If the garbage is removed, what do we get? Peace. And what do we find? Was there anything to attain? Was it always there? Yes, always there. And the teacher says, “It’s there. Just remove this. If you just let go of that…it’s there.”

Some people turn sādhana itself into garbage. They approach sādhana because they feel they are not successful at life; once they do sādhana, they can now feel that their inadequacies are karmic and are just lessons on the path. They then divinize their “way to be” and never have to change. So instead of healing their brokenness, they exalt it as a spiritual virtue, and see their failures as signs of their spirituality.

Once we resort to that delusion, it will take tremendous vigilance to catch it and root it out of our lives.

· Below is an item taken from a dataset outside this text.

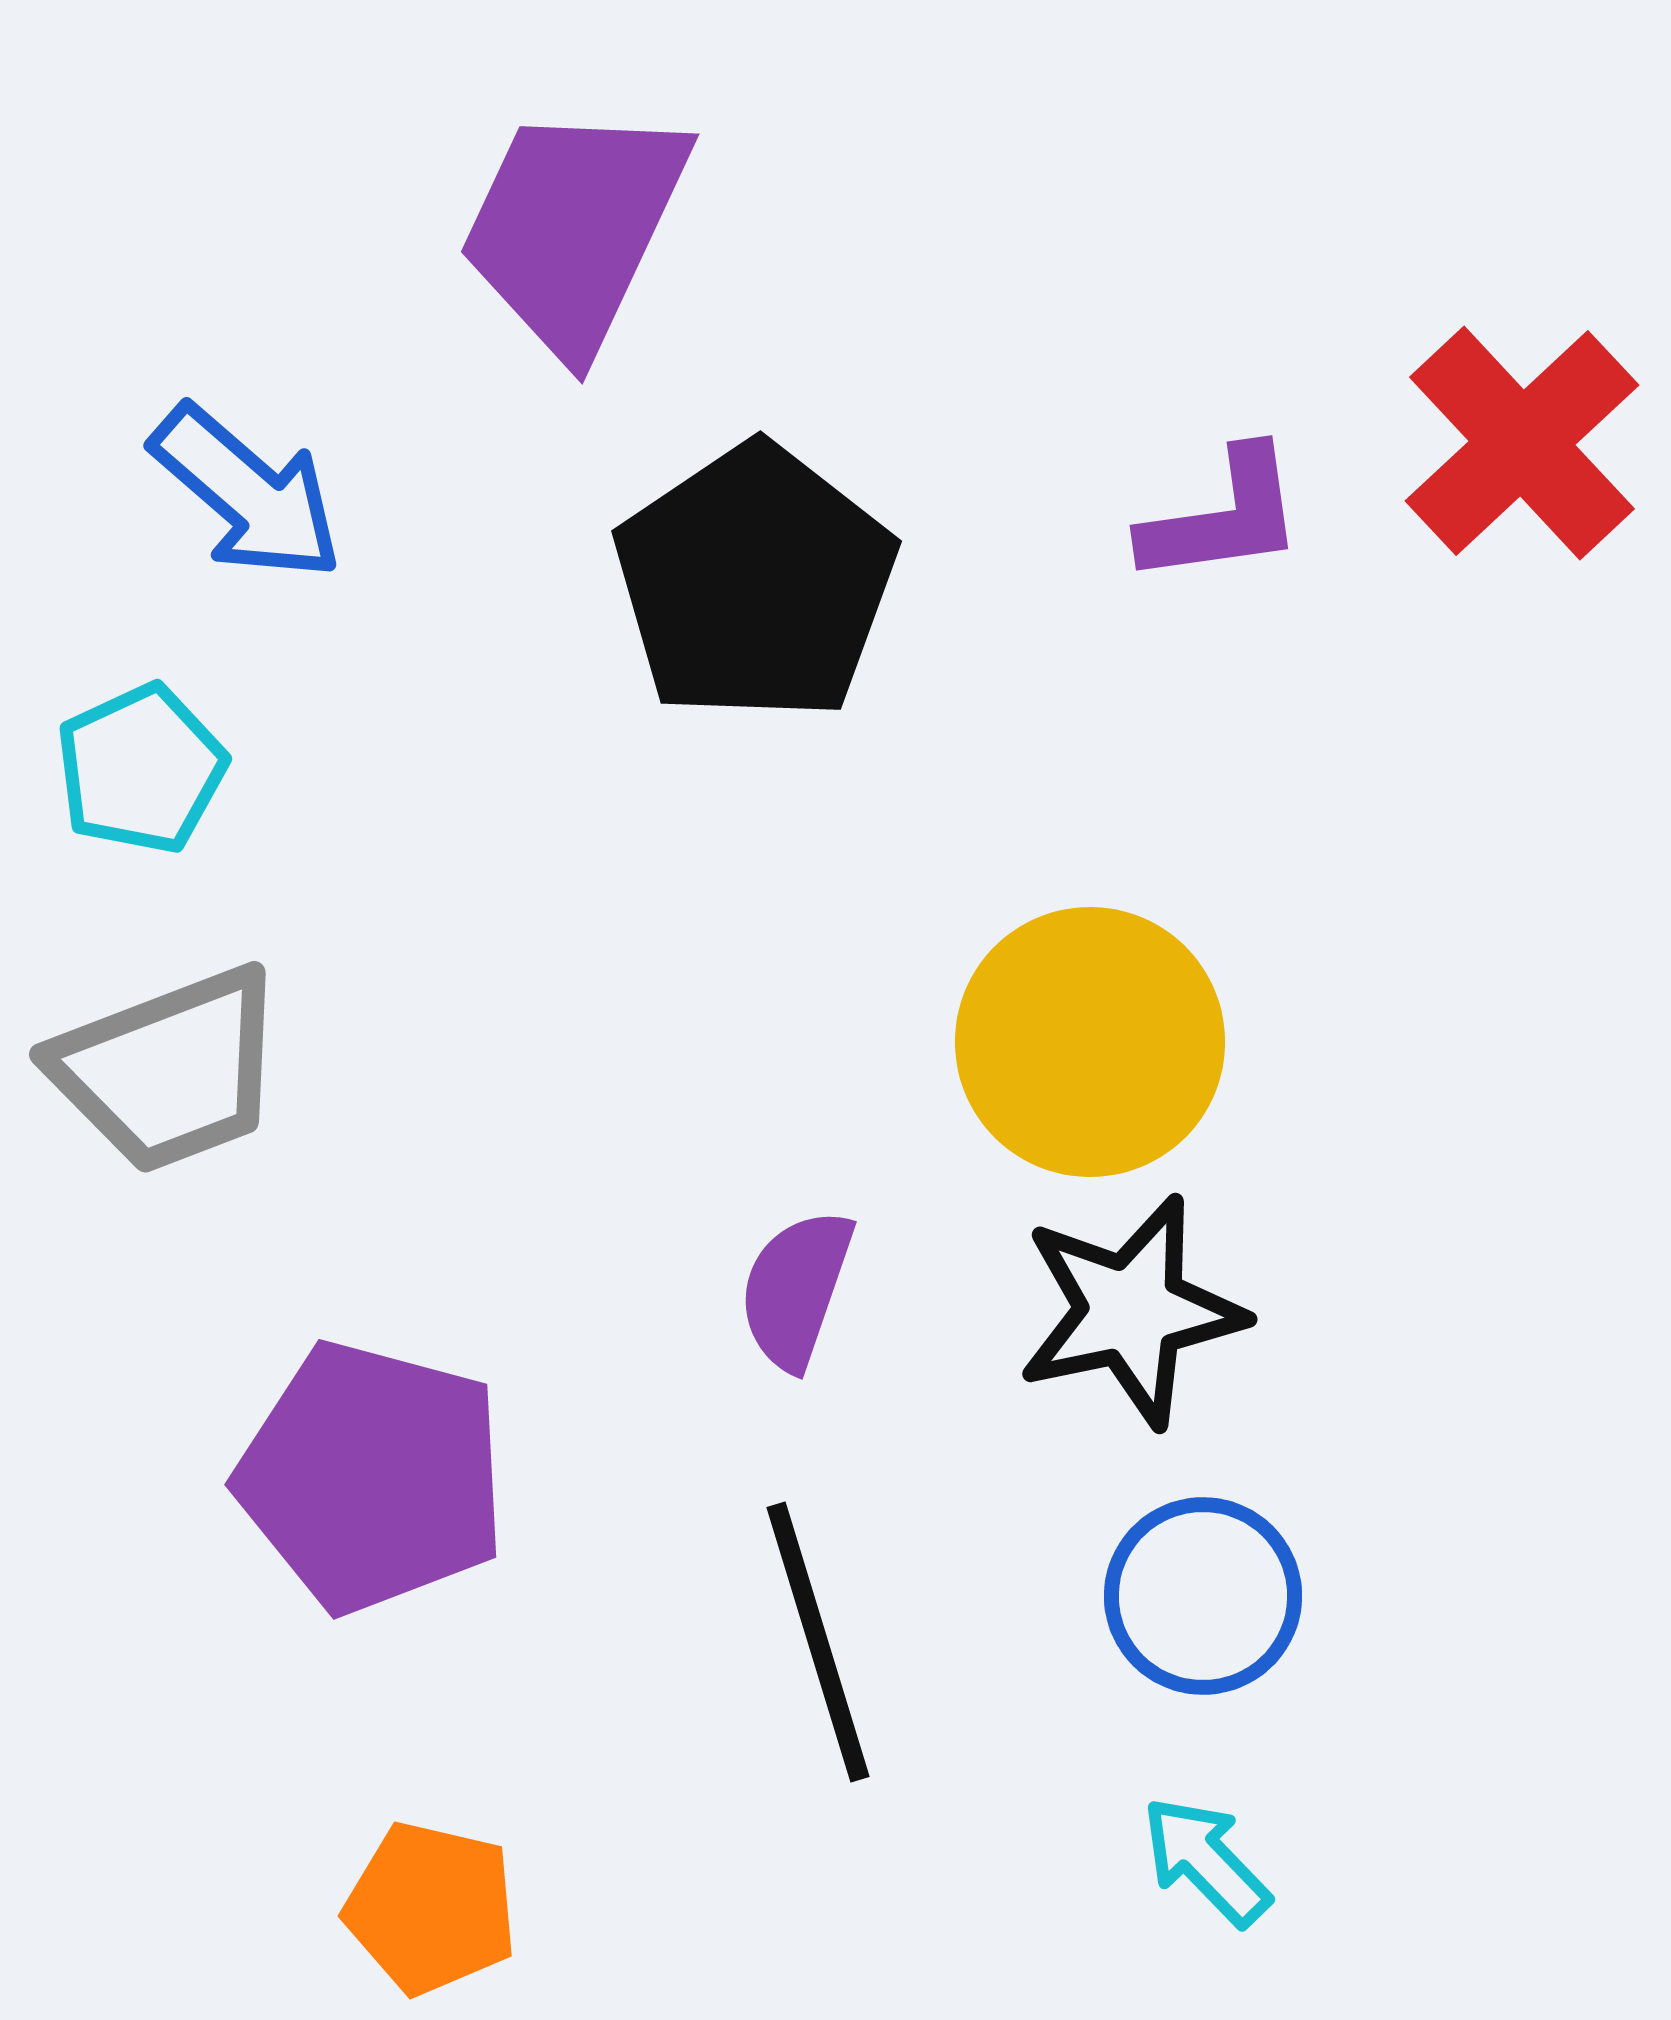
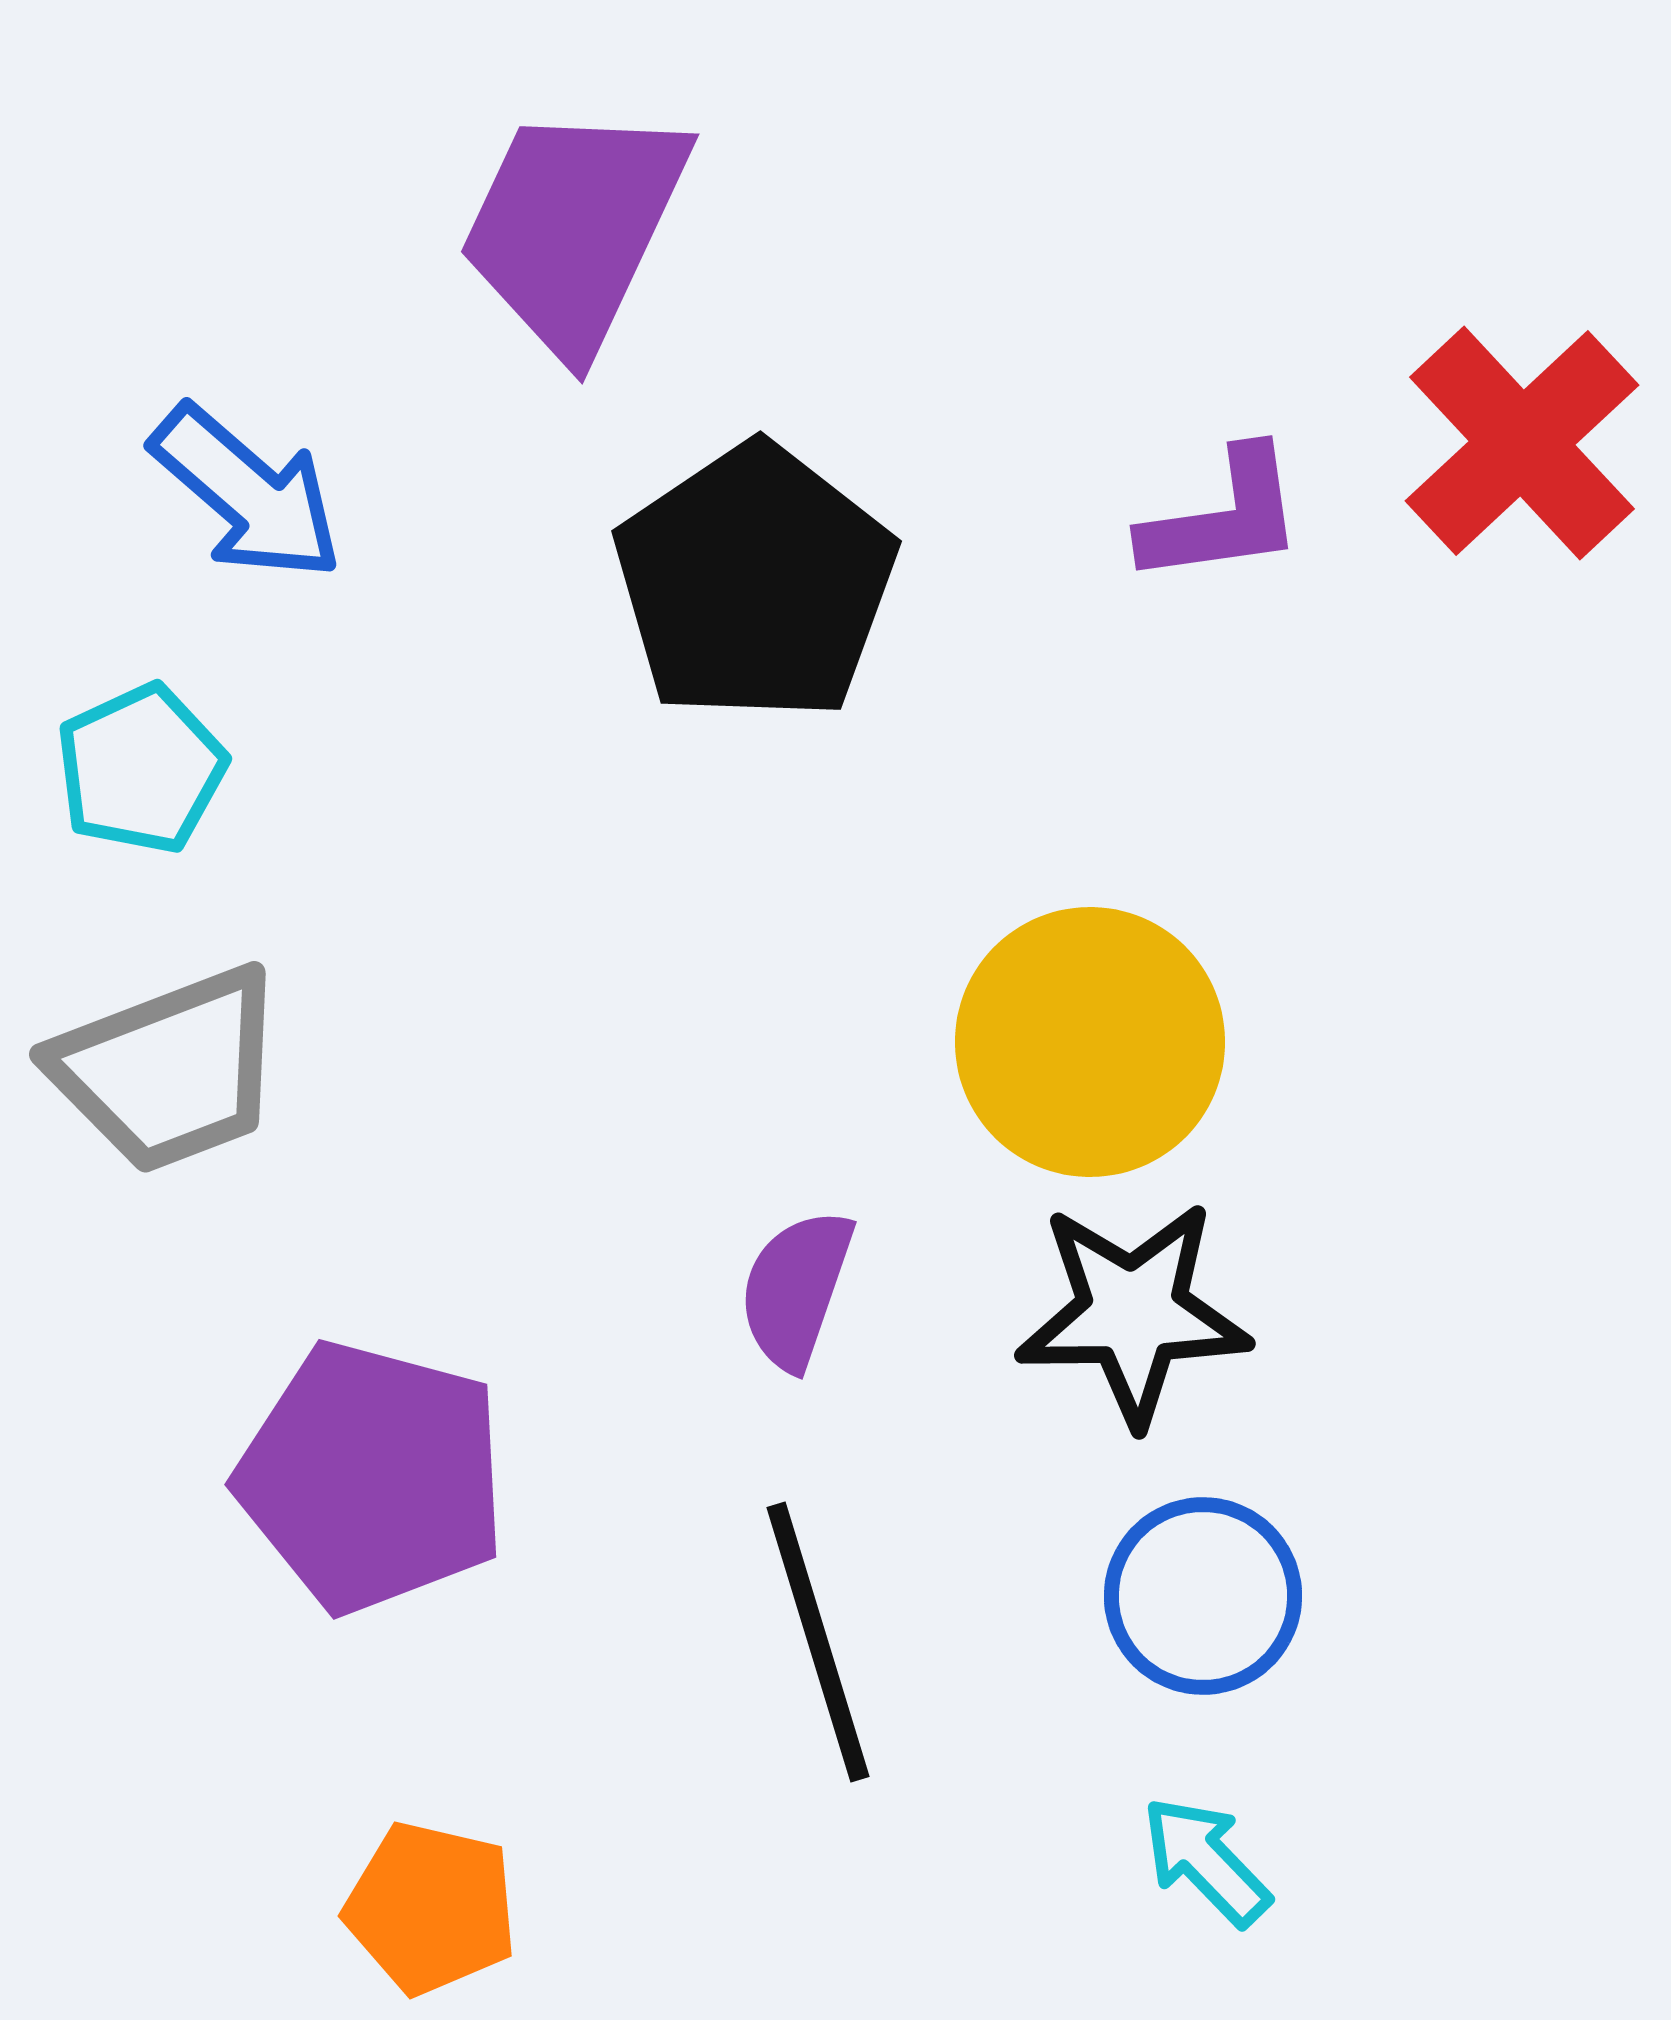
black star: moved 2 px right, 2 px down; rotated 11 degrees clockwise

Ultimately, our garbage is our attachment to the vehicles as being the individual self. And though we must let go of all attachment to a separate self, the individual is still going to manifest and appear to be the individual. The Guru, which is the Shakti, is going to funnel into and through the vehicles unimpeded—but it is still flowing through those vehicles. As soon as the individual, if there’s any individual left, takes ownership of the Shakti, everything is shrunken and deflated, and the source, the Guru, is cut off from the individual. We are back in our pile of garbage. Hui-neng explains this:

The existence of state refers to the four phenomena of self, person, and so on. Unless you get rid of these four phenomena, you will never realize enlightenment. If you say “I am inspired to seek enlightenment,” this is also self, person, and so on, which are the root of afflictions. (Hui Neng’s Commentary on the Diamond Sutra, trans. Thomas Cleary, 126).

People living the “way not to be” are rare. As Hui-neng says, these people will have “no image of self, no image of person, no image of being, no image of liver of life”. They are fully living their lives without obstructions of any kind. They are not attached to their wrong understanding; they have given up their garbage. They are living life and are truly alive.